BEGIN Dataset excerpts

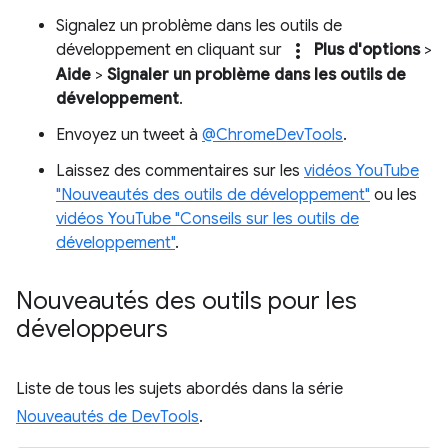
Signalez un problème dans les outils de
more_vert
développement en cliquant sur
Plus d'options
>
Aide
>
Signaler un problème dans les outils de
développement
.
Envoyez un tweet à
@ChromeDevTools
.
Laissez des commentaires sur les
vidéos YouTube
"Nouveautés des outils de développement"
ou les
vidéos YouTube "Conseils sur les outils de
développement"
.
Nouveautés des outils pour les
développeurs
Liste de tous les sujets abordés dans la série
Nouveautés de DevTools
.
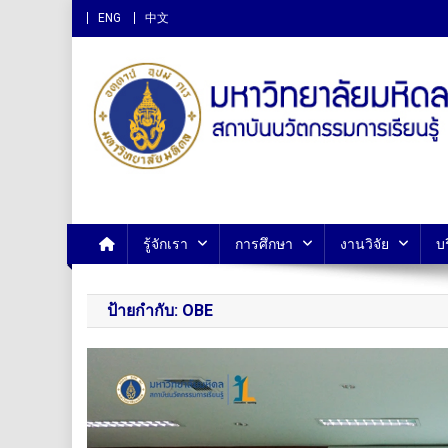
ENG
中文
สถาบันนวัตกรรมการเรียนรู
รู้จักเรา
การศึกษา
งานวิจัย
บ
ป้ายกำกับ:
OBE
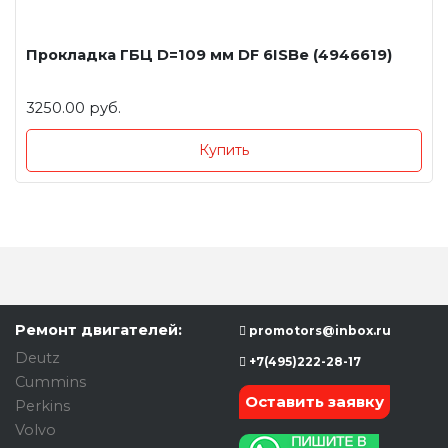
Прокладка ГБЦ D=109 мм DF 6ISBe (4946619)
3250.00 руб.
Купить
Ремонт двигателей:
promotors@inbox.ru
Deutz
+7(495)222-28-17
Cummins
Оставить заявку
Perkins
Volvo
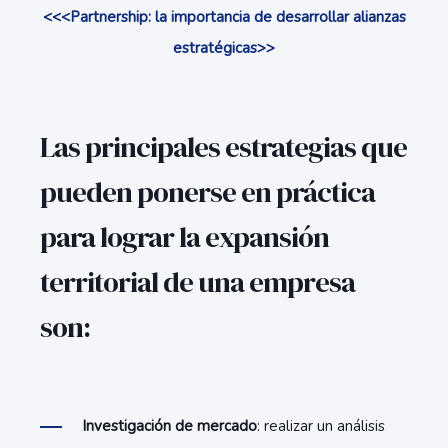
<<<Partnership: la importancia de desarrollar alianzas
estratégicas>>
Las principales estrategias que
pueden ponerse en práctica
para lograr la expansión
territorial de una empresa
son:
Investigación de mercado
: realizar un análisis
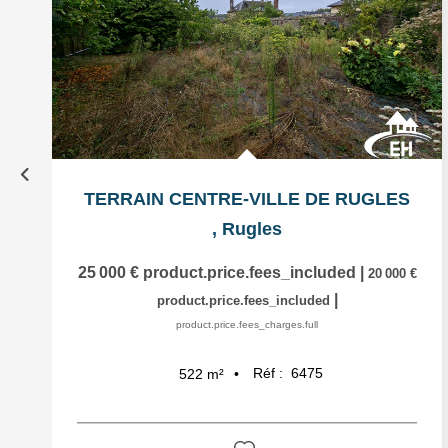
TERRAIN CENTRE-VILLE DE RUGLES
,
Rugles
25 000 €
product.price.fees_included
|
20 000 €
|
product.price.fees_included
product.price.fees_charges.full
Réf :
6475
522
m²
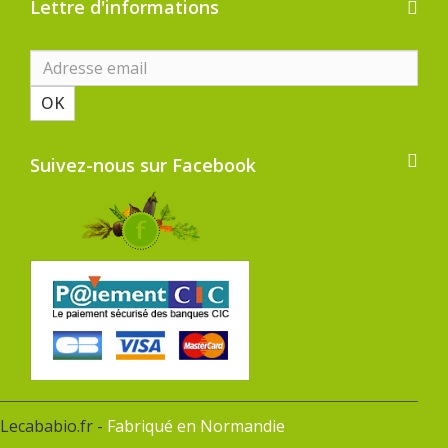
Lettre d'informations
OK
Suivez-nous sur Facebook
Lecababio.fr -
Fabriqué en Normandie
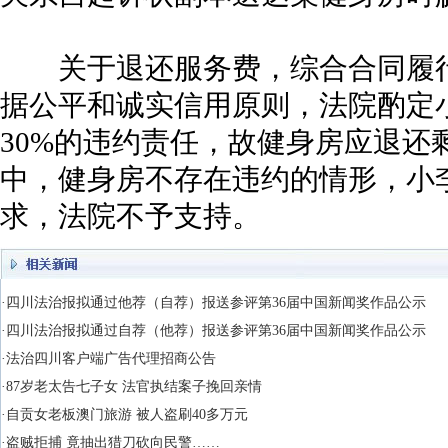
关于退还服务费，综合合同履行
据公平和诚实信用原则，法院酌定
30%的违约责任，故健身房应退还
中，健身房不存在违约的情形，小
求，法院不予支持。
·四川法治报拟通过他荐（自荐）报送参评第36届中国新闻奖作品公示
·四川法治报拟通过自荐（他荐）报送参评第36届中国新闻奖作品公示
·法治四川客户端广告代理招商公告
·87岁老太告七子女 法官执结案子挽回亲情
·自贡女老板澳门旅游 被人盗刷40多万元
·盗贼拒捕 竟抽出猎刀砍向民警……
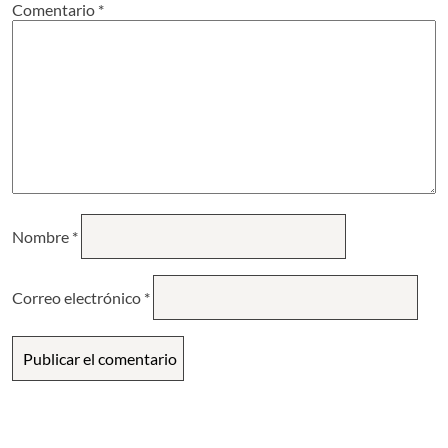
Comentario
*
Nombre
*
Correo electrónico
*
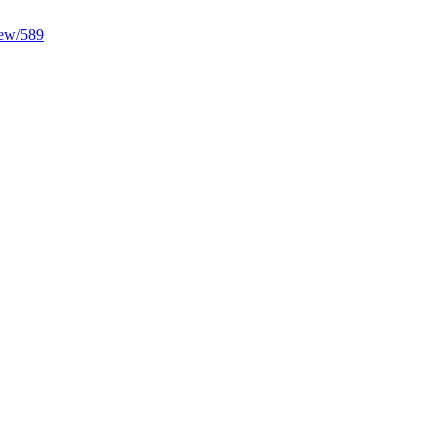
view/589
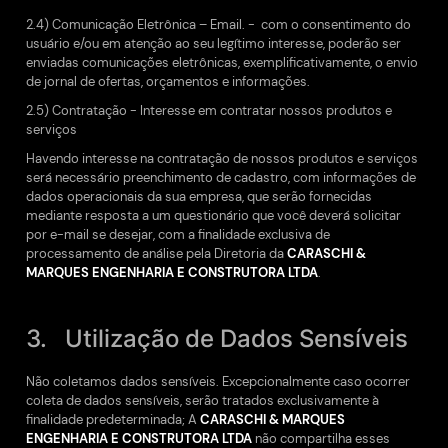
2.4) Comunicação Eletrônica – Email. - com o consentimento do
usuário e/ou em atenção ao seu legítimo interesse, poderão ser
enviadas comunicações eletrônicas, exemplificativamente, o envio
de jornal de ofertas, orçamentos e informações.
2.5) Contratação - Interesse em contratar nossos produtos e
serviços
Havendo interesse na contratação de nossos produtos e serviços
será necessário preenchimento de cadastro, com informações de
dados operacionais da sua empresa, que serão fornecidas
mediante resposta a um questionário que você deverá solicitar
por e-mail se desejar, com a finalidade exclusiva de
processamento de análise pela Diretoria da
CARASCHI &
MARQUES ENGENHARIA E CONSTRUTORA LTDA
.
3. Utilização de Dados Sensíveis
Não coletamos dados sensíveis. Excepcionalmente caso ocorrer
coleta de dados sensíveis, serão tratados exclusivamente à
finalidade predeterminada; A
CARASCHI & MARQUES
ENGENHARIA E CONSTRUTORA LTDA
não compartilha esses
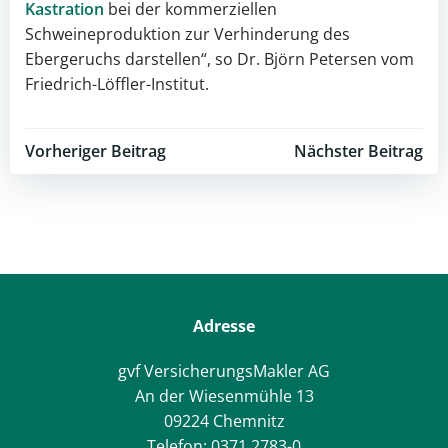
Kastration
bei der kommerziellen
Schweineproduktion zur Verhinderung des
Ebergeruchs darstellen“, so Dr. Björn Petersen vom
Friedrich-Löffler-Institut.
Post
Post
Vorheriger Beitrag
Nächster Beitrag
navigation
navigation
Adresse
gvf VersicherungsMakler AG
An der Wiesenmühle 13
09224 Chemnitz
Telefon: 0371 2783-0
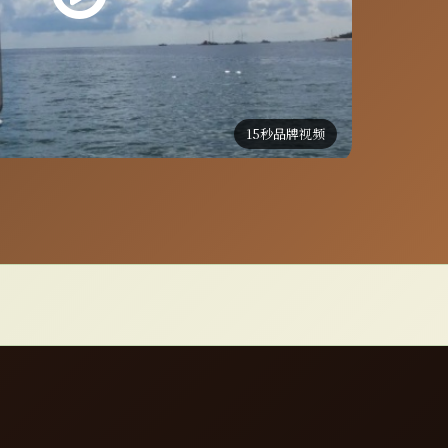
15秒品牌视频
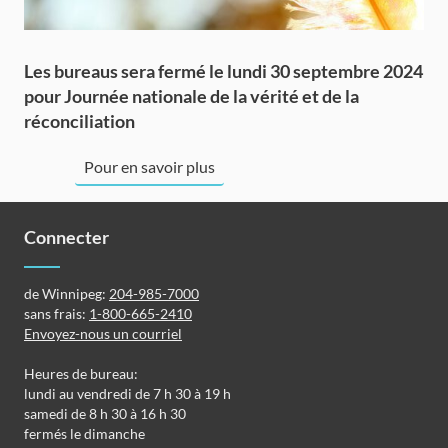
Les bureaus sera fermé le lundi 30 septembre 2024
pour Journée nationale de la vérité et de la
réconciliation
Pour en savoir plus
Connecter
de Winnipeg:
204-985-7000
sans frais:
1-800-665-2410
Envoyez-nous un courriel
Heures de bureau:
lundi au vendredi de 7 h 30 à 19 h
samedi de 8 h 30 à 16 h 30
fermés le dimanche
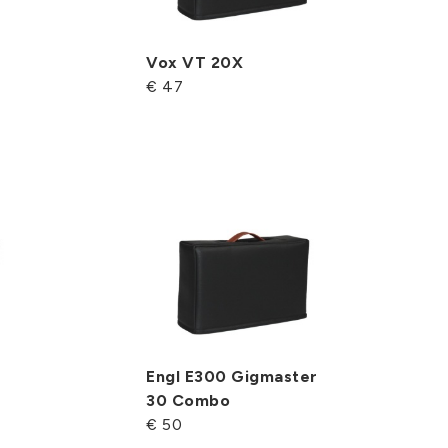
Vox VT 20X
€ 47
Engl E300 Gigmaster
30 Combo
€ 50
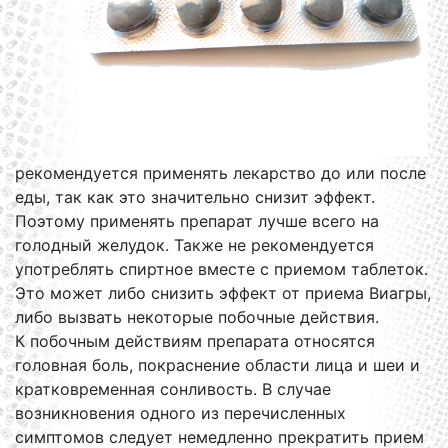
рекомендуется применять лекарство до или после
еды, так как это значительно снизит эффект.
Поэтому применять препарат лучше всего на
голодный желудок. Также не рекомендуется
употреблять спиртное вместе с приемом таблеток.
Это может либо снизить эффект от приема Виагры,
либо вызвать некоторые побочные действия.
К побочным действиям препарата относятся
головная боль, покраснение области лица и шеи и
кратковременная сонливость. В случае
возникновения одного из перечисленных
симптомов следует немедленно прекратить прием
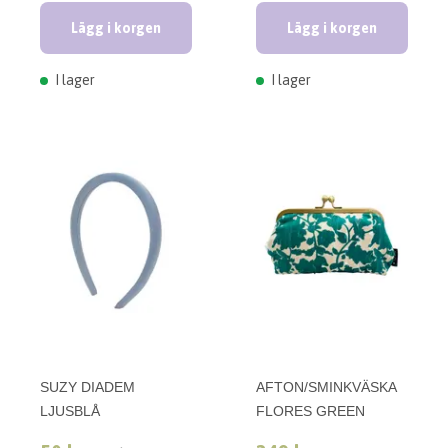
Lägg i korgen
Lägg i korgen
I lager
I lager
SUZY DIADEM
AFTON/SMINKVÄSKA
LJUSBLÅ
FLORES GREEN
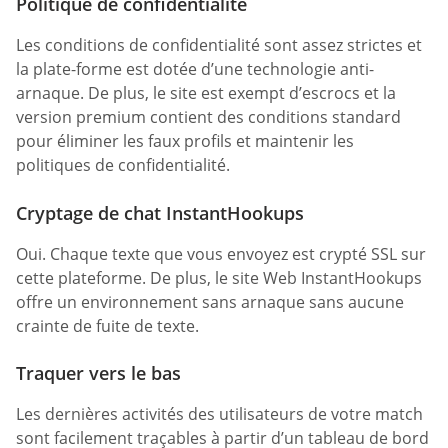
Politique de confidentialité
Les conditions de confidentialité sont assez strictes et
la plate-forme est dotée d’une technologie anti-
arnaque. De plus, le site est exempt d’escrocs et la
version premium contient des conditions standard
pour éliminer les faux profils et maintenir les
politiques de confidentialité.
Cryptage de chat InstantHookups
Oui. Chaque texte que vous envoyez est crypté SSL sur
cette plateforme. De plus, le site Web InstantHookups
offre un environnement sans arnaque sans aucune
crainte de fuite de texte.
Traquer vers le bas
Les dernières activités des utilisateurs de votre match
sont facilement traçables à partir d’un tableau de bord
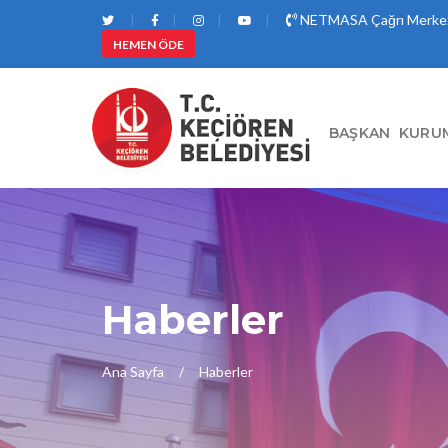
NETMASA Çağrı Merkez
HEMEN ÖDE
BAŞKAN
KURU
Haberler
Ana Sayfa
Haberler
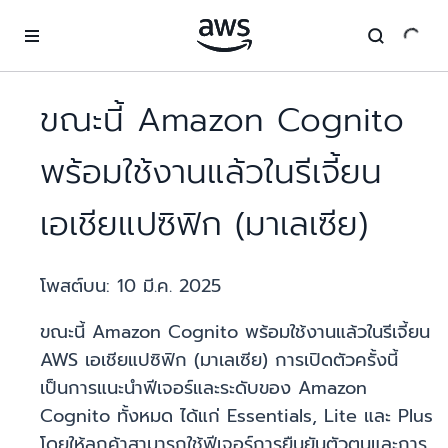
ข้ามไปที่เนื้อหาหลัก
ขณะนี้ Amazon Cognito
พร้อมใช้งานแล้วในรีเจี้ยน
เอเชียแปซิฟิก (มาเลเซีย)
โพสต์บน:
10 มี.ค. 2025
ขณะนี้ Amazon Cognito พร้อมใช้งานแล้วในรีเจี้ยน
AWS เอเชียแปซิฟิก (มาเลเซีย) การเปิดตัวครั้งนี้
เป็นการแนะนำฟีเจอร์และระดับของ Amazon
Cognito ทั้งหมด ได้แก่ Essentials, Lite และ Plus
โดยให้ลูกค้าสามารถใช้ฟีเจอร์การยืนยันตัวตนและการ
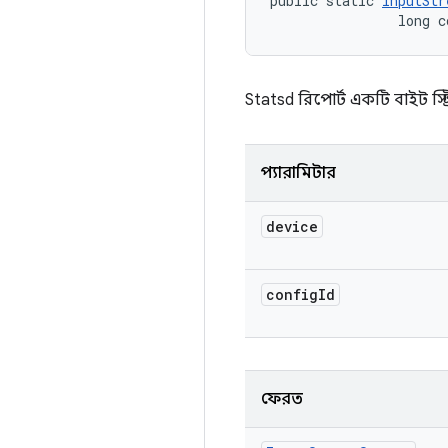
public static 
InputStr
                long c
Statsd রিপোর্ট একটি বাইট স্ট
প্যারামিটার
device
config
Id
ফেরত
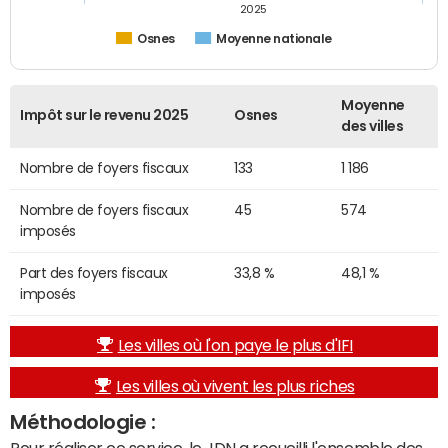
2025
Osnes
Moyenne nationale
Moyenne
Impôt sur le revenu 2025
Osnes
des villes
Nombre de foyers fiscaux
133
1 186
Nombre de foyers fiscaux
45
574
imposés
Part des foyers fiscaux
33,8 %
48,1 %
imposés
Les villes où l'on paye le plus d'IFI
Les villes où vivent les plus riches
Méthodologie :
Pour réaliser ce service, le JDN a recueilli l'ensemble des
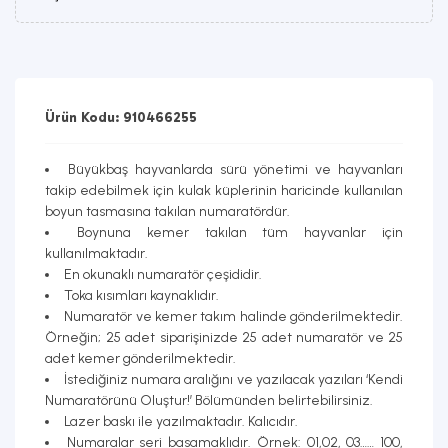
Ürün Kodu: 910466255
Büyükbaş hayvanlarda sürü yönetimi ve hayvanları
takip edebilmek için kulak küplerinin haricinde kullanılan
boyun tasmasına takılan numaratördür.
Boynuna kemer takılan tüm hayvanlar için
kullanılmaktadır.
En okunaklı numaratör çeşididir.
Toka kısımları kaynaklıdır.
Numaratör ve kemer takım halinde gönderilmektedir.
Örneğin; 25 adet siparişinizde 25 adet numaratör ve 25
adet kemer gönderilmektedir.
İstediğiniz numara aralığını ve yazılacak yazıları ‘Kendi
Numaratörünü Oluştur!’ Bölümünden belirtebilirsiniz.
Lazer baskı ile yazılmaktadır. Kalıcıdır.
Numaralar seri basamaklıdır. Örnek: 01,02, 03…… 100,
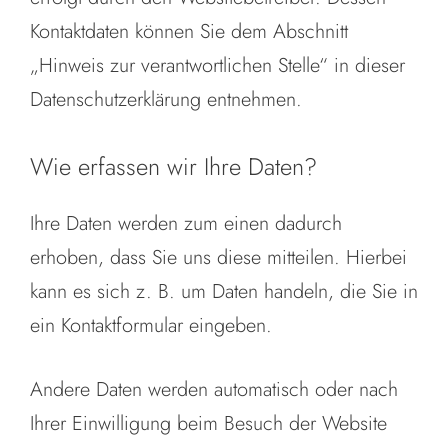
Kontaktdaten können Sie dem Abschnitt
„Hinweis zur verantwortlichen Stelle“ in dieser
Datenschutzerklärung entnehmen.
Wie erfassen wir Ihre Daten?
Ihre Daten werden zum einen dadurch
erhoben, dass Sie uns diese mitteilen. Hierbei
kann es sich z. B. um Daten handeln, die Sie in
ein Kontaktformular eingeben.
Andere Daten werden automatisch oder nach
Ihrer Einwilligung beim Besuch der Website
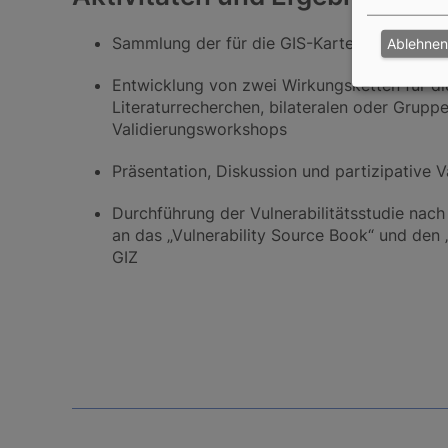
Sammlung der für die GIS-Karte benötigten
Ablehnen
Entwicklung von zwei Wirkungsketten für d
Literaturrecherchen, bilateralen oder Grupp
Validierungsworkshops
Präsentation, Diskussion und partizipative 
Durchführung der Vulnerabilitätsstudie na
an das „Vulnerability Source Book“ und den
GIZ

END Dataset excerpts

Go through the data and show every line where "problème" occurs.

Signalez un problème dans les outils de
Signaler un problème dans les outils de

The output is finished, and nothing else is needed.